Smithy offers an SDK to allow users to easily develop custom components for the platform and share them with other users. As of the time of this writing, the SDK supports the following component types:
- targets
- scanners
- filters
- enrichers
- reporters
Targets are components that fetch artifacts from an API, source code host, etc. and these artifacts are the ones that will be scanned by the next layer of components
Scanners are the components that use some binary, API or custom logic to discover vulnerabilities in an artifact and will then parse the results into Vulnerability Finding objects of the OCSF standard
Filters get a list of all the Vulnerability Findings discovered within the context of the workflow execution and hide some of them from the rest of the components
Enrichers add more context and information to the Vulnerability Findings
Reporters report the Vulnerability Findings to some external system, such as a database, a messenger, etc.

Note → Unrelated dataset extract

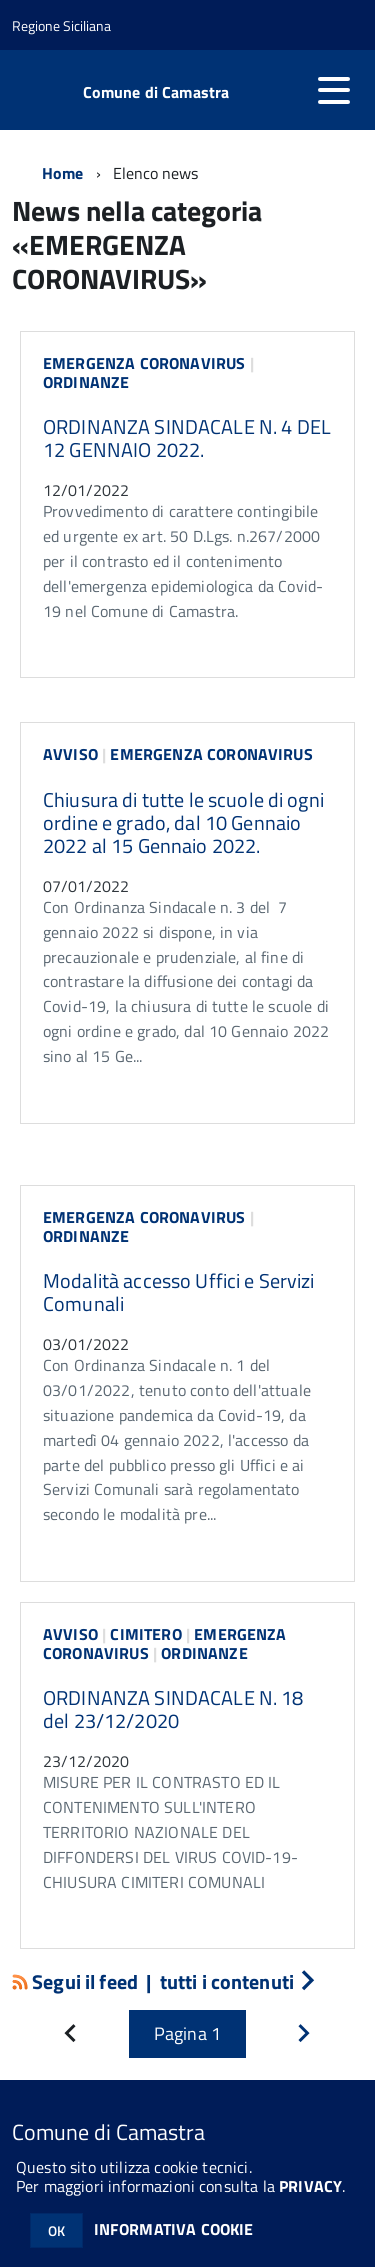  Describe the element at coordinates (183, 822) in the screenshot. I see `Chiusura di tutte le scuole di ogni ordine e grado, dal 10 Gennaio 2022 al 15 Gennaio 2022.` at that location.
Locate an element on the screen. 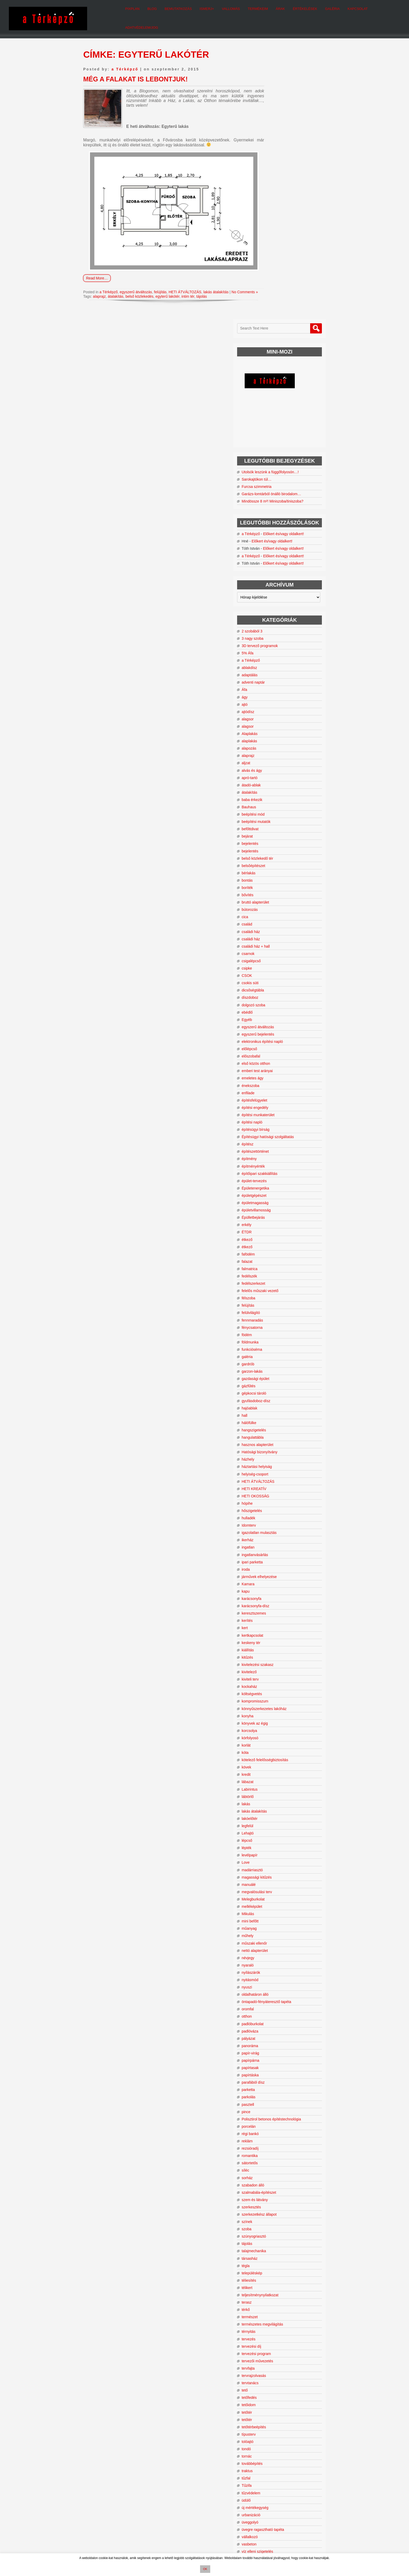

Components execute in a specific order that can't be modified and is the following:
- Targets
- Scanners
- Filters
- Enrichers
- Reporters
Components can be added in any order in a workflow specification, however they will always be ordered to match the order specified above. The filters are the only components that are optional, for each one of the other types of components you need to have at least on in the workflow specification in order for it to be considered valid.
The SDK models how each type of components interacts with the Vulnerability Findings.
Targets don't have any interaction, they just fetch the artifacts so that they can become accessible by the scanners.
Scanners produce Vulnerability Findings and the SDK ensures that they will be stored in the database. They don't modify any existing vulnerabilities.
Filters don't create new Vulnerability Findings, they can hide them but they can't delete them. A Vulnerability Finding once produced by a scanner, will remain in the database, it can be hidden, annotated or contextualised but not deleted.
Enrichers enrich Vulnerability Findings that have not been hidden by the filters. They operate only on data that have been produced in the context of the current workflow execution, they don't have access to historical data.
Reporters get a list of enriched Vulnerability Findings, they can't modify them in any way but they can report them to an external system for further processing.
If you want to build a component's images and share the manifest with other users you can do so using the following commands:
smithyctl --debug-enabled component build --sdk-version v1.0.0 \
--tag v0.0.9 \
--registry-url <some-registry> \
components/scanners/<your-component-name>/component.yaml
smithyctl --debug-enabled component package --sdk-version v1.0.0 \
--version v0.0.9 \
--registry-url <some-registry> \
components/scanners/<your-component-name>/component.yamlThe first command will build any images required by the component and the second will resolve all the image references in the component and will then push the rendered component manifest to the registry.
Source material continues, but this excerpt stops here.